— Your objective —
Each line of the listing where the string "groups" appears is to be identified and copied.

········

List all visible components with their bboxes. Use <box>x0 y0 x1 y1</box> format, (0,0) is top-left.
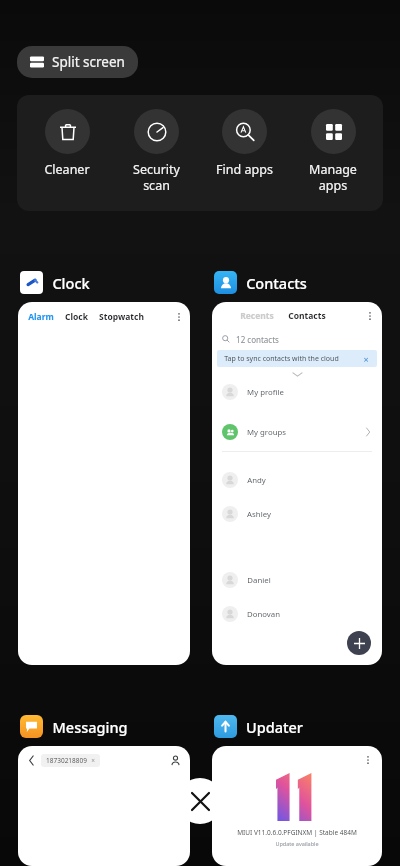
button[interactable]: Ashley <box>212 503 382 525</box>
button[interactable]: Tap to sync contacts with the cloud <box>217 350 377 367</box>
staticText: × <box>363 353 369 365</box>
staticText: My groups <box>247 427 286 438</box>
staticText: Updater <box>246 717 303 737</box>
staticText: Alarm <box>28 311 54 323</box>
button[interactable]: MIUI V11.0.6.0.PFGINXM | Stable 484M <box>212 746 382 866</box>
button[interactable]: Add contact <box>347 631 371 655</box>
staticText: Donovan <box>247 609 280 620</box>
staticText: My profile <box>247 387 284 398</box>
staticText: Update available <box>275 840 319 847</box>
button[interactable]: Recents <box>212 302 382 665</box>
button[interactable]: Manage apps <box>295 107 371 196</box>
staticText: Security scan <box>133 161 180 194</box>
staticText: × <box>91 756 95 765</box>
staticText: Messaging <box>52 717 128 737</box>
staticText: MIUI V11.0.6.0.PFGINXM | Stable 484M <box>237 828 357 837</box>
button[interactable]: Security scan <box>118 107 194 196</box>
staticText: Find apps <box>216 161 273 178</box>
staticText: Daniel <box>247 575 271 586</box>
staticText: Clock <box>52 273 90 293</box>
button[interactable]: My groups <box>212 421 382 443</box>
button[interactable]: Messaging <box>18 713 130 740</box>
staticText: Manage apps <box>309 161 357 194</box>
button[interactable]: Updater <box>212 713 305 740</box>
staticText: 18730218809 <box>46 756 87 765</box>
button[interactable]: 18730218809 <box>18 746 190 866</box>
button[interactable]: Alarm <box>18 302 190 665</box>
button[interactable]: Close all <box>177 778 223 824</box>
button[interactable]: Contacts <box>212 269 309 296</box>
staticText: Clock <box>65 311 88 323</box>
button[interactable]: Cleaner <box>29 107 105 180</box>
button[interactable]: Split screen <box>17 46 138 78</box>
staticText: Stopwatch <box>99 311 144 323</box>
staticText: Andy <box>247 475 266 486</box>
staticText: Split screen <box>52 53 125 71</box>
staticText: Contacts <box>246 273 307 293</box>
staticText: Tap to sync contacts with the cloud <box>224 354 339 364</box>
staticText: 12 contacts <box>236 334 279 345</box>
staticText: Ashley <box>247 509 271 520</box>
staticText: Contacts <box>288 310 326 322</box>
staticText: Recents <box>240 310 274 322</box>
button[interactable]: Daniel <box>212 569 382 591</box>
button[interactable]: Donovan <box>212 603 382 625</box>
button[interactable]: Find apps <box>206 107 282 180</box>
staticText: Cleaner <box>44 161 90 178</box>
button[interactable]: Clock <box>18 269 92 296</box>
button[interactable]: Andy <box>212 469 382 491</box>
button[interactable]: My profile <box>212 381 382 403</box>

········

— Response to the task —
staticText: My groups <box>247 427 286 438</box>
button[interactable]: My groups <box>212 421 382 443</box>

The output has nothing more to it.